Posted below is one of several investigative reports presented at the March 20 inquiry into the Dexter Avenue fire. In coming days, World Socialist Web Site will post other reports and testimony from the Citizens Inquiry.
With this report I want to explore the question of who benefits from DTE’s shut-off policy. In approaching this question, one must immediately confront a strange fact. Even though the area it serves has been devastated by the current economic crisis—southeast Michigan is arguably the hardest hit metropolitan area in the US—DTE’s profits have risen substantially.
DTE is a private monopoly. Residents in southeast Michigan have little choice but to pay the rates it demands, if they wish to have electricity, and for much of the region, gas. By the same token, DTE’s customer base is limited to southeast Michigan and its 5.5 million residents.
With 20 to 25 percent real unemployment in the region, 50 percent real unemployment in Detroit, and a massive scaling back of industrial production owing to the collapse of the auto industry, it would stand to reason that this would impact DTE’s operations.

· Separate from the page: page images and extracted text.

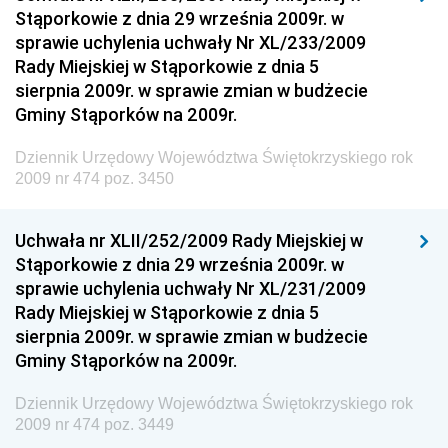
Stąporkowie z dnia 29 września 2009r. w
Dziennik Urzędowy Ministra Inwestycji i Rozwoju
sprawie uchylenia uchwały Nr XL/233/2009
Dziennik Urzędowy Naczelnego Dyrektora Archiwów
Rady Miejskiej w Stąporkowie z dnia 5
Państwowych
sierpnia 2009r. w sprawie zmian w budżecie
Dziennik Urzędowy Ministra Finansów, Inwestycji i
Gminy Stąporków na 2009r.
Rozwoju
Dziennik Urzędowy Województwa Świętokrzyskiego rok
Dziennik Urzędowy Ministra Klimatu
2009 nr 474 poz. 3450
Dziennik Urzędowy Ministra Sportu
Dziennik Urzędowy Ministra Funduszy i Polityki
Uchwała nr XLII/252/2009 Rady Miejskiej w
Regionalnej
Stąporkowie z dnia 29 września 2009r. w
sprawie uchylenia uchwały Nr XL/231/2009
Dziennik Urzędowy Ministra Aktywów Państwowych
Rady Miejskiej w Stąporkowie z dnia 5
Dziennik Urzędowy Ministra Zdrowia
sierpnia 2009r. w sprawie zmian w budżecie
Gminy Stąporków na 2009r.
Dziennik Urzędowy Ministra Środowiska i Głównego
Inspektora Ochrony Środowiska
Dziennik Urzędowy Województwa Świętokrzyskiego rok
Dziennik Urzędowy Ministra Klimatu i Środowiska
2009 nr 474 poz. 3449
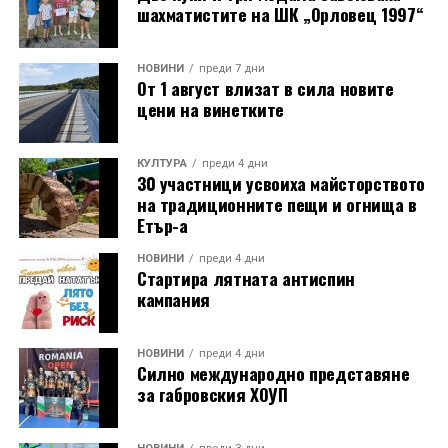
шахматистите на ШК „Орловец 1997“
Години след разрушаването на кулата се заражда
НОВИНИ
преди 7 дни
От 1 август влизат в сила новите
инициатива за нейното възстановяване, обединила
цени на винетките
местни културни дейци – сред тях творецът Иван
Койчев и етнографът Бонка Тихова. Усилията им се
увенчават с успех и на 8 септември 1984 година
КУЛТУРА
преди 4 дни
30 участници усвоиха майсторството
часовниковата кула, с работещия век по-рано
на традиционните пещи и огнища в
механизъм, е официално открита наново. Самият
Етър-а
механизъм е възстановен година по-рано, през 1983
г., от майстор Илия Ковачев, който изковава
НОВИНИ
преди 4 дни
Стартира лятната антиспин
липсващите му части. Днес неговият син, Иван
кампания
Ковачев, продължава делото на баща си, като се
грижи за техническата поддръжка на механизма и
отстранява евентуални повреди.
НОВИНИ
преди 4 дни
Силно международно представяне
за габровския ХОУП
Разказаната от Симеонов история разкрива и
любопитен детайл около самото местоположение на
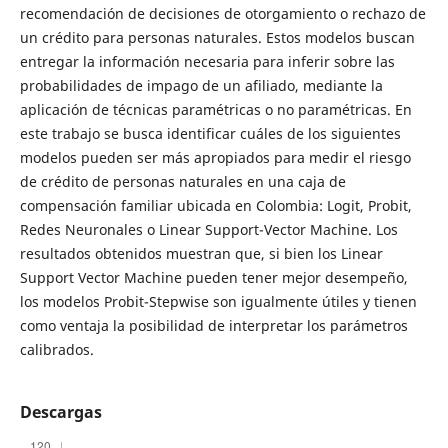
recomendación de decisiones de otorgamiento o rechazo de
un crédito para personas naturales. Estos modelos buscan
entregar la información necesaria para inferir sobre las
probabilidades de impago de un afiliado, mediante la
aplicación de técnicas paramétricas o no paramétricas. En
este trabajo se busca identificar cuáles de los siguientes
modelos pueden ser más apropiados para medir el riesgo
de crédito de personas naturales en una caja de
compensación familiar ubicada en Colombia: Logit, Probit,
Redes Neuronales o Linear Support-Vector Machine. Los
resultados obtenidos muestran que, si bien los Linear
Support Vector Machine pueden tener mejor desempeño,
los modelos Probit-Stepwise son igualmente útiles y tienen
como ventaja la posibilidad de interpretar los parámetros
calibrados.
Descargas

And indeed, DTE has disconnected utilities to nearly 400,000 households over the past two years. It cut services to 221,000 homes in 2009, a 50 percent increase over 2008, when 142,000 homes were cut off. Numbers for 2010 are not yet available, but by all indications the growth in shutoffs has continued. This is part of a larger national trend. About 4.3 million households had utilities shut off in 2009, up by 200,000 from the previous year.
Taking the average US household size of 2.6, this would mean that at least 575,000 people in southeast Michigan had utilities cut in 2009. This would be over 10 percent of the regional population and it does not count cutoffs carried out by other utilities.
Yet in spite of the rapid erosion of its customer base—both factories and households—DTE has weathered the storm with strong profits. In a recent earnings statement, DTE boasted of 14 percent growth in year-over-year profit and $532 million in total earnings. DTE’s subsidiary for Detroit, Detroit Edison Company, had revenue of $1.53 billion, up from $1.35 billion in 2008. On March 11 its shares were declared to be “high yield and high momentum” by the business journal Seeking Alpha.
“We exited the year with a strong balance sheet in place, actually stronger than we entered,” DTE president Gerard Anderson said of 2009, a year of job losses, wage cuts, and general devastation for DTE’s customers.